Exercise goal:
Provide only the number of lines in the listing that contain the word "réflexes".

Exercise material Block Start

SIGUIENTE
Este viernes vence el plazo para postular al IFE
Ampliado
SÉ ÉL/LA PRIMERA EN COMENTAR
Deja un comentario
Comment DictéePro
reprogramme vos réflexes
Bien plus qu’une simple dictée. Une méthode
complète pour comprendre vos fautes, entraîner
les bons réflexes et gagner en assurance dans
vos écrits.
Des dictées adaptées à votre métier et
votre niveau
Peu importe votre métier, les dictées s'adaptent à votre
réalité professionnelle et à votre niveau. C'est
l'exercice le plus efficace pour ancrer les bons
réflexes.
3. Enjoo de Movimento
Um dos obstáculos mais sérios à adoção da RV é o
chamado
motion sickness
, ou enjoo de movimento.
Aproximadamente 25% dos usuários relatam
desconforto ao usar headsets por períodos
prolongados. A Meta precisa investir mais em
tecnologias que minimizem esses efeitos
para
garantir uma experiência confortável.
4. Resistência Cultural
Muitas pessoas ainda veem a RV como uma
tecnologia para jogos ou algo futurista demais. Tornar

Exercise material Block End
Exercise material Block Start

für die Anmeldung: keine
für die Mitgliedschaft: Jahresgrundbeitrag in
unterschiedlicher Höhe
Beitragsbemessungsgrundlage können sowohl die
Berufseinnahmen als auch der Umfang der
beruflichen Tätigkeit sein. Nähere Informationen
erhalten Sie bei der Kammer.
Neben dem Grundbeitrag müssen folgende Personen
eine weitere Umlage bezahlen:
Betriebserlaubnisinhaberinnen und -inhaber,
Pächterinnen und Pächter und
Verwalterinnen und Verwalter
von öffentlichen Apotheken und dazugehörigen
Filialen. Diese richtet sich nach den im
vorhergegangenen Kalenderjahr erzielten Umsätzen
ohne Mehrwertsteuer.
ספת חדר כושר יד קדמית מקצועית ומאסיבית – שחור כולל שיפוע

Exercise material Block End

Output below:
3